**Task inputs:**
=====

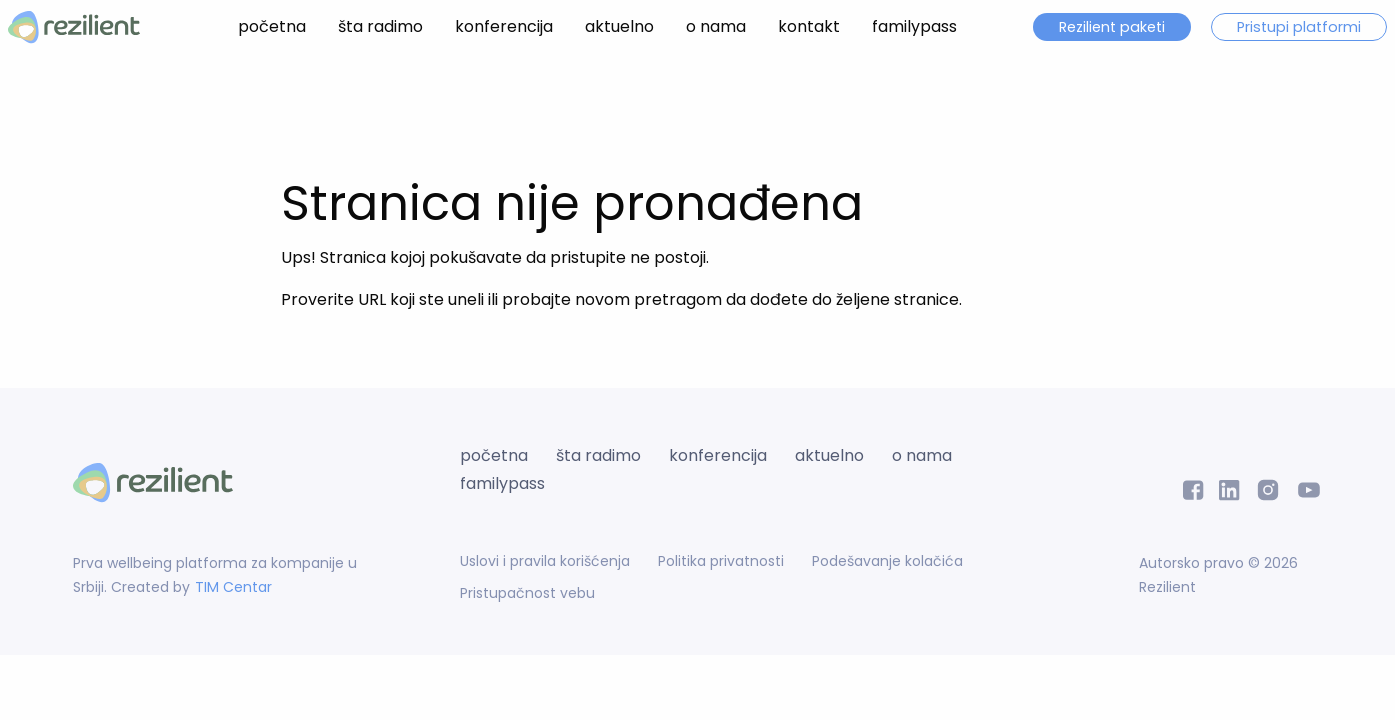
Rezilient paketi (1112, 27)
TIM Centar (233, 587)
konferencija (504, 26)
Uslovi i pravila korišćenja (545, 561)
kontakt (809, 26)
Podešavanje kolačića (887, 561)
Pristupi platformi (1299, 27)
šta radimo (380, 26)
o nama (716, 26)
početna (272, 26)
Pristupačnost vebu (527, 593)
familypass (914, 26)
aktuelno (619, 26)
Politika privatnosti (721, 561)
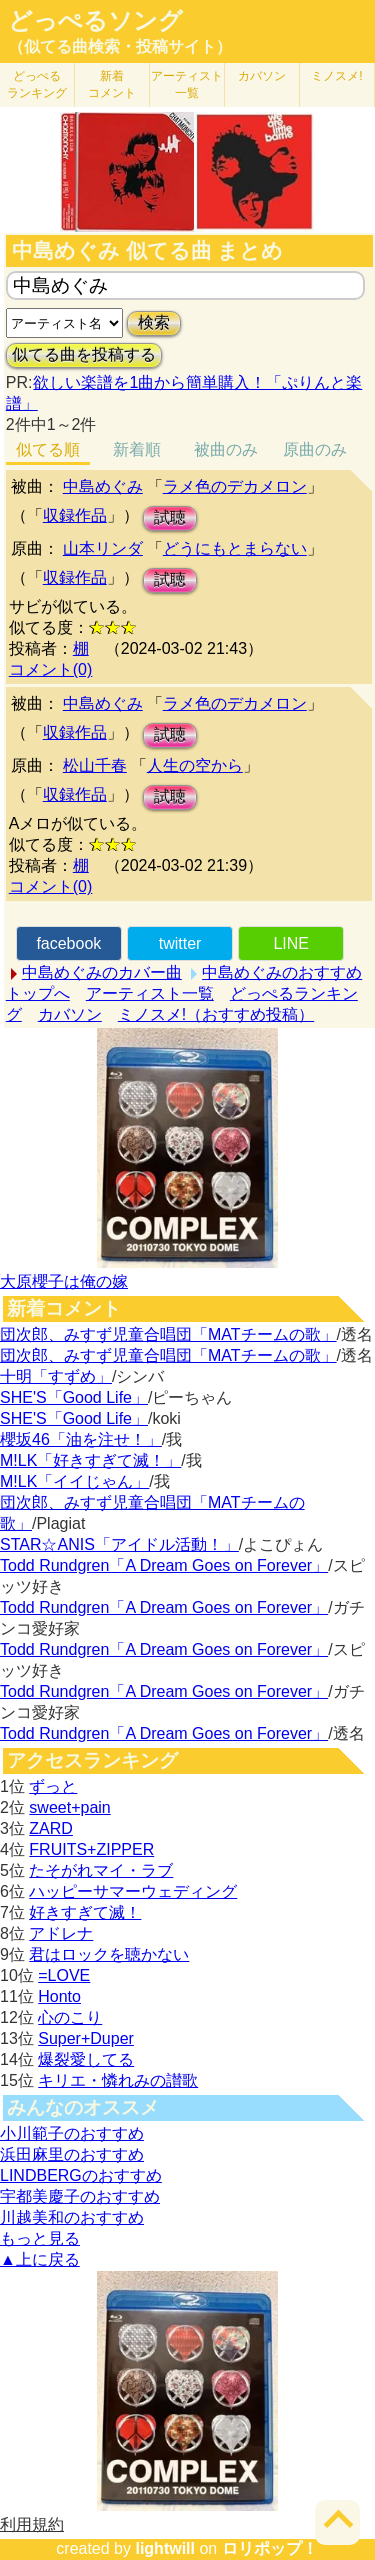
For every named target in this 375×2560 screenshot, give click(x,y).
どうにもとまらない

=====

**Required action:**
Final task for the records above: print exactly the lines from the one that contains "Pristupačnost vebu (527, 593)" through the last line, both ends included, pictures excluded.

**Result of the exercise:**
Pristupačnost vebu (527, 593)
familypass (914, 26)
aktuelno (619, 26)
Politika privatnosti (721, 561)
For every named target in this 375×2560 screenshot, give click(x,y).
どうにもとまらない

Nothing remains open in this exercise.